Donald Trump’s challenge Tuesday night was to look like he was up to the Presidency after a rocky start and set a clear direction for Congress. He succeeded more on the former than the latter, and the test now will be whether he can corral a fractious Congress to deliver in particular on tax reform and health care.
As a presidential rookie, Mr. Trump showed he could deliver a speech on this kind of stage in a calm and measured way. We haven’t seen enough of that in his first five weeks, and in that sense on Tuesday he rose to the occasion in democracy’s center ring. He was less tendentious than in his inaugural, and he began and ended with notes of unity and inclusiveness that have been too few in his early days.
Mr. Trump’s tone was also less combative than in his press conferences or TV appearances, and he didn’t sound like he was delivering a moral lecture as President Obama so often did. His blunt, plain language has been part of his political appeal, and for the most part he also avoided the defensiveness and self-focus that are unbecoming in the world’s most powerful political leader.
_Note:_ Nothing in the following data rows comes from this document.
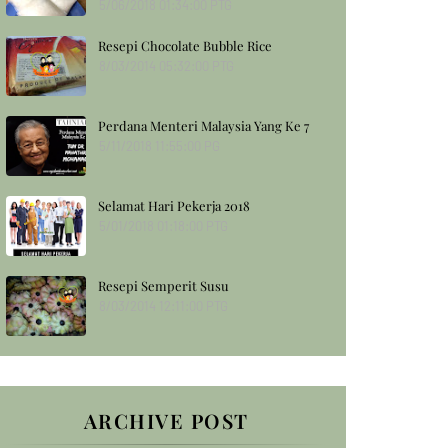
5/06/2018 01:34:00 PTG
Resepi Chocolate Bubble Rice
8/03/2014 05:32:00 PTG
Perdana Menteri Malaysia Yang Ke 7
5/11/2018 11:55:00 PG
Selamat Hari Pekerja 2018
5/01/2018 01:18:00 PTG
Resepi Semperit Susu
8/03/2014 12:11:00 PTG
ARCHIVE POST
Even better was a tone of relative optimism. We say relative because his previous major speeches, including the inaugural, have included a parade of American horribles. On Tuesday he offered more than a few downbeats, including an overwrought picture of crime and a country besieged by foreign scoundrels. But he also pointed to better days and noted that Americans have always overcome their troubles.
The speech was less helpful in laying down clear markers for Congress on his signature reforms. The biggest miss was on taxes, where he barely developed his case for reform beyond what he has said in the campaign. He made only a tepid argument for the supply-side benefits of tax reform and instead cast corporate tax cuts mainly as a way to “create a level playing field for American companies and workers.”
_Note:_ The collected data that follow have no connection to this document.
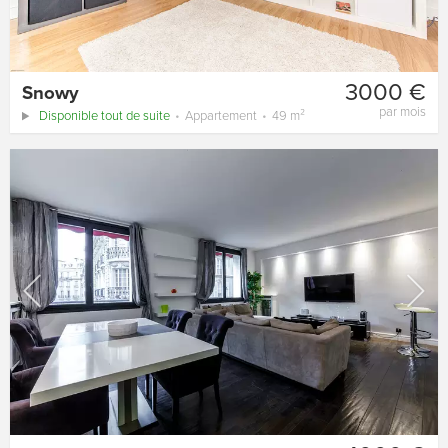
3000 €
Snowy
par mois
Disponible tout de suite
Appartement
49 m²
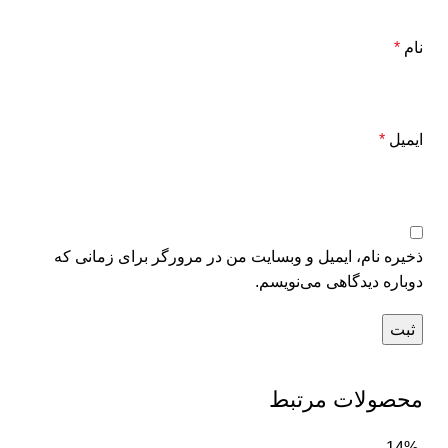
نام
*
ایمیل
*
ذخیره نام، ایمیل و وبسایت من در مرورگر برای زمانی که
دوباره دیدگاهی می‌نویسم.
محصولات مرتبط
-14%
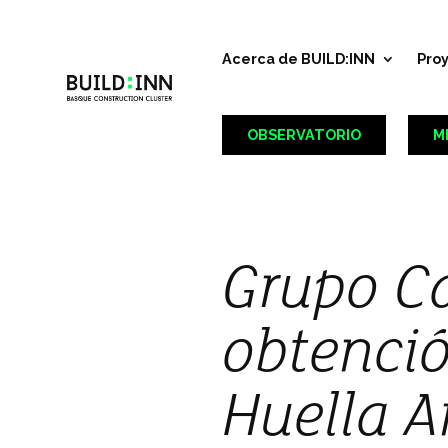
Acerca de BUILD:INN
Pro
OBSERVATORIO
M
Grupo Ca
obtenció
Huella A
This generality may reflect the indecision within his own economic team about how to proceed on tax reform. But with Republicans on Capitol Hill all over the place on taxes and spending, Mr. Trump missed an opportunity to make a better case and to set a firm timetable for action that can’t afford to go beyond 2017.
Also striking are the President’s contradictions on the wellsprings of economic growth. He understands that tax cuts and deregulation are essential to unleashing investment at home, but his capitalist instincts stop at the border. His invocation of the hoary old Lincoln quote about the virtues of “protective policy” couldn’t be less appropriate for the modern U.S. economy that needs global markets and world-class talent to succeed.
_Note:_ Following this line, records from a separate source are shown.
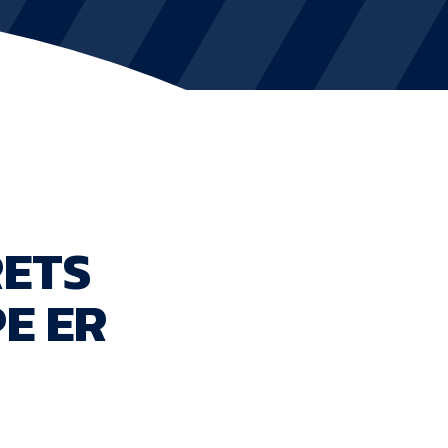
KVINDEHOLDET
NYHEDER
Om Esbjerg fB
EfB Akademi
RETS
Sydvestjysk Fodbold Samarbejde
E ER
Partnere
Blue Water Arena
Aktionærinformation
This is the “economic nationalism” promoted by his chief strategist Steve Bannon, and it is intended to show voters that Mr. Trump is on their side. But if it is ever put into practice it will undermine the rest of his growth agenda.
The President was better on health care, where he offered a set of sound principles. These included more competition and individual choice: “it must be the plan they want, not the plan forced on them by the government.”